■ **Activity**
Across the data below, how many lines hold "choices"? Answer with that number and nothing else.

■ **Task data**
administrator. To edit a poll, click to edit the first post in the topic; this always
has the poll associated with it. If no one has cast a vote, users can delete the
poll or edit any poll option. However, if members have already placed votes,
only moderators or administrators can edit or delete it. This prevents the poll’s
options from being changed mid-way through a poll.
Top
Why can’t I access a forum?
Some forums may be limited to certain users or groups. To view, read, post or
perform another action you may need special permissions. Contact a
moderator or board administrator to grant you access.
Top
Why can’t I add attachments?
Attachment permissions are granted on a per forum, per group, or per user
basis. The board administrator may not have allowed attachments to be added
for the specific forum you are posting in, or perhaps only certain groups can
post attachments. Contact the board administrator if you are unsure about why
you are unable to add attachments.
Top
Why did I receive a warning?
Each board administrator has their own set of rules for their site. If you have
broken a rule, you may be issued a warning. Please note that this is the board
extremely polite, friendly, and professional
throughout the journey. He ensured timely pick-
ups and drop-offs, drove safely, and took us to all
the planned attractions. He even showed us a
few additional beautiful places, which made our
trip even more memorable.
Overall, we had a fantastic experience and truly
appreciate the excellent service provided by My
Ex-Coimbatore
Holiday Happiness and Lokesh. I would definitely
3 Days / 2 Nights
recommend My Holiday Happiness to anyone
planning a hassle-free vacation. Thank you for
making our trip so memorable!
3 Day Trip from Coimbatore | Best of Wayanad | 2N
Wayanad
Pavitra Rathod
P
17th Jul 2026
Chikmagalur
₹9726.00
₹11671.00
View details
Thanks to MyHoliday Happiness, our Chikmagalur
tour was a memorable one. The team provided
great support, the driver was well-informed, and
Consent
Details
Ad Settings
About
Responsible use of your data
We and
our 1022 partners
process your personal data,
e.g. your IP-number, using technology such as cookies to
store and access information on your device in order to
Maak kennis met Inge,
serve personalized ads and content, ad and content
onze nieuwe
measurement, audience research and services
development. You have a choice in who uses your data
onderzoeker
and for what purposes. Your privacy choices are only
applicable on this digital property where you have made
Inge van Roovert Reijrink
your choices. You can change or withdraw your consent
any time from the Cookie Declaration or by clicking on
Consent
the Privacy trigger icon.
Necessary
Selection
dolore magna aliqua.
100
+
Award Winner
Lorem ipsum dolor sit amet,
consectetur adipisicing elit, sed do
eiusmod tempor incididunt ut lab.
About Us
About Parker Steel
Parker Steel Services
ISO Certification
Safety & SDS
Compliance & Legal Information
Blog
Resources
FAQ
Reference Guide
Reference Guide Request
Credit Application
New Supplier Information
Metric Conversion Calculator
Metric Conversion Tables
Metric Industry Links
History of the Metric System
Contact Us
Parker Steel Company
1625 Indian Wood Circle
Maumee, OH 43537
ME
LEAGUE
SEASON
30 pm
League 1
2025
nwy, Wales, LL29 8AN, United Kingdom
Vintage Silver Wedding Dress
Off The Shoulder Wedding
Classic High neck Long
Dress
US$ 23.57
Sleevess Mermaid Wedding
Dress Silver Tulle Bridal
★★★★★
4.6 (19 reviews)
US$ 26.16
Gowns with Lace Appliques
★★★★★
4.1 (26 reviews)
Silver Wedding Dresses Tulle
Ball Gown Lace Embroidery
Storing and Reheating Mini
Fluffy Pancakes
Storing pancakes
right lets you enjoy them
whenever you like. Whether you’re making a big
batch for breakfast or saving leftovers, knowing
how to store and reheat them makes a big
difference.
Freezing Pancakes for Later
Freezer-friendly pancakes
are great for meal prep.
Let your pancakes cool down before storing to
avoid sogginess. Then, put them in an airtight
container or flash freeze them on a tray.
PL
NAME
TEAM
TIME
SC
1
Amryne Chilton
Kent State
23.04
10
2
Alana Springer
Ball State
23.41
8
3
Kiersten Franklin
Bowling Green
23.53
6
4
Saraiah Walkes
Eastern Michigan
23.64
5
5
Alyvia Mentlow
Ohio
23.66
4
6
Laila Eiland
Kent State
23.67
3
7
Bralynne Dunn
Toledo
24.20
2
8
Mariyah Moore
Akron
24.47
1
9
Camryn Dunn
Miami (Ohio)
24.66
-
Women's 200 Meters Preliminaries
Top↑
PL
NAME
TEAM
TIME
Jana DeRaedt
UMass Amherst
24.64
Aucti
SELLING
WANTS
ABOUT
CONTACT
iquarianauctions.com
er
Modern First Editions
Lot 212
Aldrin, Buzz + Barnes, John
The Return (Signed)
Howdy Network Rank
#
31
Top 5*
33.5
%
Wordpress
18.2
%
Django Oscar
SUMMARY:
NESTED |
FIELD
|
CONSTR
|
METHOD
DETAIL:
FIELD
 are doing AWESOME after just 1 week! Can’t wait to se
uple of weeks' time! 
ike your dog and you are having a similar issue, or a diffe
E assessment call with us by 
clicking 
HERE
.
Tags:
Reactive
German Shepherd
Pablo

■ **Solution to the problem**
2